**TASK**
Produce an exact copy of all the data below, dropping every image.

**MATERIAL FOR THIS TASK**
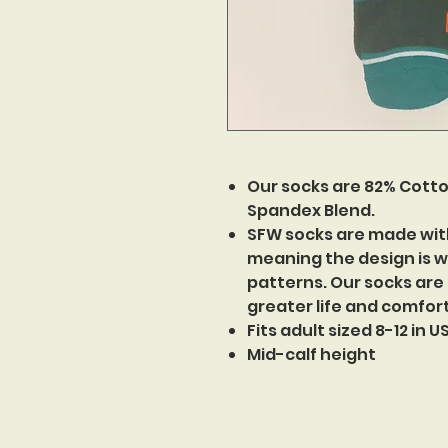
Our socks are 82% Cotto
Spandex Blend.
SFW socks are made wit
meaning the design is w
patterns. Our socks are
greater life and comfor
Fits adult sized 8-12 in 
Mid-calf height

**ANSWER SPACE**
Our socks are 82% Cotto
Spandex Blend.
SFW socks are made wit
meaning the design is w
patterns. Our socks are
greater life and comfor
Fits adult sized 8-12 in 
Mid-calf height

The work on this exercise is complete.